The growing size of annual reports is down to a variety of factors, says the QCA, from fear of regulatory censure to demands for ESG information and keeping up with sector peers.
The group has called on the Department for Business, Energy and Industrial Strategy and the Financial Reporting Council, the UK’s financial reporting watchdog, to conduct a review focused on ‘embedding clarity and concision’ into corporate reporting.
‘Transparency is vital for public companies – it is what gives investors the confidence to invest – but more disclosure does not mean better disclosure. The UK must be able to grow companies in the public arena without growing annual reports, too,’ says James Ashton, CEO of the QCA, in a statement.

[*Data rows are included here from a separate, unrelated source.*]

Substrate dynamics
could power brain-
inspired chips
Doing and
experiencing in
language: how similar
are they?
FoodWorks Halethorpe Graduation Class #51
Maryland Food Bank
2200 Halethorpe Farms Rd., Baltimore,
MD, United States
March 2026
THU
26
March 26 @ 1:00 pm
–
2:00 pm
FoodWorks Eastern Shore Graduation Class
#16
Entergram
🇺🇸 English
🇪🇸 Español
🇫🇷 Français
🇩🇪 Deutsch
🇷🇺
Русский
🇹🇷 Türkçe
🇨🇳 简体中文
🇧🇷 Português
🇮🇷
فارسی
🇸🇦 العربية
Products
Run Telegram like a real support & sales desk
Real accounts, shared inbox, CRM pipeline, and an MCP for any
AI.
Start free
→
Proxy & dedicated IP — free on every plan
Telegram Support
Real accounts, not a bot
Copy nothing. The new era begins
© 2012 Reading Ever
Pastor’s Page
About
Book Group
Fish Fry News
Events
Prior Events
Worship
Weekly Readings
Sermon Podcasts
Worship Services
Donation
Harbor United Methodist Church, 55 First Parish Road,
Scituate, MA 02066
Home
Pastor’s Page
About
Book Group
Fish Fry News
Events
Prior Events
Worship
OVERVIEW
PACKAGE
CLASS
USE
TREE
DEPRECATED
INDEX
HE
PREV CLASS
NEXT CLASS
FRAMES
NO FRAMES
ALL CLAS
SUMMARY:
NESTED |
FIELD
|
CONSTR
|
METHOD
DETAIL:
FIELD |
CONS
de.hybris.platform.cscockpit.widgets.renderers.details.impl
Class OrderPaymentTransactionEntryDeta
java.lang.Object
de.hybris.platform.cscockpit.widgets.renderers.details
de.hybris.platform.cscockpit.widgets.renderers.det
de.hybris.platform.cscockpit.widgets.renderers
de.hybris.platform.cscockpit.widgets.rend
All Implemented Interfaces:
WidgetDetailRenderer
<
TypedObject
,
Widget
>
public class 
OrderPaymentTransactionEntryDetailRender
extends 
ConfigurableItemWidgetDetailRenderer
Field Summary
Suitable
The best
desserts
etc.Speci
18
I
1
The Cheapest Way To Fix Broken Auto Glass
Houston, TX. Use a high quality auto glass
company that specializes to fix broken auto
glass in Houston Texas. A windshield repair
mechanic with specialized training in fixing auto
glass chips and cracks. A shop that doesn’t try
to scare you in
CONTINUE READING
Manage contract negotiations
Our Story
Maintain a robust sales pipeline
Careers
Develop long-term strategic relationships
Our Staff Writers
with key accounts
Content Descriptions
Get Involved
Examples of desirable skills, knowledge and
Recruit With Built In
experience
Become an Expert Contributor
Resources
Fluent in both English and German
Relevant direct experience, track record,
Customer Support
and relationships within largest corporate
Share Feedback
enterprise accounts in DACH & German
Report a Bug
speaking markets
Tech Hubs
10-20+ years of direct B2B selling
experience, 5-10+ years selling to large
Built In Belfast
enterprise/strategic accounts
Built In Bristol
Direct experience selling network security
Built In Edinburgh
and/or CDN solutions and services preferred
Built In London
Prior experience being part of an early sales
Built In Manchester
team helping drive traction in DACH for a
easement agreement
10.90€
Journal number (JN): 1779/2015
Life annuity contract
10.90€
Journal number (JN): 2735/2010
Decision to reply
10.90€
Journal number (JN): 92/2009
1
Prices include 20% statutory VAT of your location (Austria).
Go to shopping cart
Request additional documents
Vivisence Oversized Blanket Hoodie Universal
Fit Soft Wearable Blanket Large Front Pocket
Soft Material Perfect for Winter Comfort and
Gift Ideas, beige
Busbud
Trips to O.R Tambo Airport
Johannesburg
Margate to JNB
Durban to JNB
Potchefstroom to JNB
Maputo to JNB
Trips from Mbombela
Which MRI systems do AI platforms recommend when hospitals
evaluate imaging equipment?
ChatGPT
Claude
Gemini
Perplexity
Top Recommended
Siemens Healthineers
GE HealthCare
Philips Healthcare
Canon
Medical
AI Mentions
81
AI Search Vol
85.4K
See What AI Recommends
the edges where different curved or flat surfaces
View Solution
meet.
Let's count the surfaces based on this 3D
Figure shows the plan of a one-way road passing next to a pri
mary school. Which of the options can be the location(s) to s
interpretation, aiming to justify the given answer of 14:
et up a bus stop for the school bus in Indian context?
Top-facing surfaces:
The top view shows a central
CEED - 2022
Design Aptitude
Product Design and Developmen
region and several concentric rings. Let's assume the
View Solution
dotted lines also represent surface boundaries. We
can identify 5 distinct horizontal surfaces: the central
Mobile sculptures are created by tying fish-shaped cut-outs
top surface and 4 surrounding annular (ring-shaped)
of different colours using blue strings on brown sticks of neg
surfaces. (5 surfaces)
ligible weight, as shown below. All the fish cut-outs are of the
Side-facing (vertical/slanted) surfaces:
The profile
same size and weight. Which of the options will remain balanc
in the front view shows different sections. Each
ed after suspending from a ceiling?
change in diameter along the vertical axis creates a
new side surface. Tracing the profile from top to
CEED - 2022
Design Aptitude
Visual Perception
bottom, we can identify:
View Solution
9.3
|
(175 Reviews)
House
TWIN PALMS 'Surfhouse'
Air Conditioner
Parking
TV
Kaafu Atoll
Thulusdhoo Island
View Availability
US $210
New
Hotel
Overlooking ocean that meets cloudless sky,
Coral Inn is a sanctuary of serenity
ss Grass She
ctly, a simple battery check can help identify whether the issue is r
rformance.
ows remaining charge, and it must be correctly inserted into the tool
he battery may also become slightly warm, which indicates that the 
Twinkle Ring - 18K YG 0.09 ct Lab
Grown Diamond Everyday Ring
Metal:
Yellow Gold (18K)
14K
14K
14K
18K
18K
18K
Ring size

‘These door-stopper documents are another example of corporate complexity that must be reduced so the obvious upsides of listed life are not obscured for expanding, entrepreneurial businesses.’
Across the UK market, the average page length of annual reports rose from 134 in 2017 to 173 in 2022, an increase of 33 percent, notes the QCA report. For FTSE 100 companies, the average report page length now stands at 237, while the figure for AIM companies is 101.
To gather information on smaller companies, the report examined 100 AIM-listed companies with a market cap of up to £250 mn ($310 mn).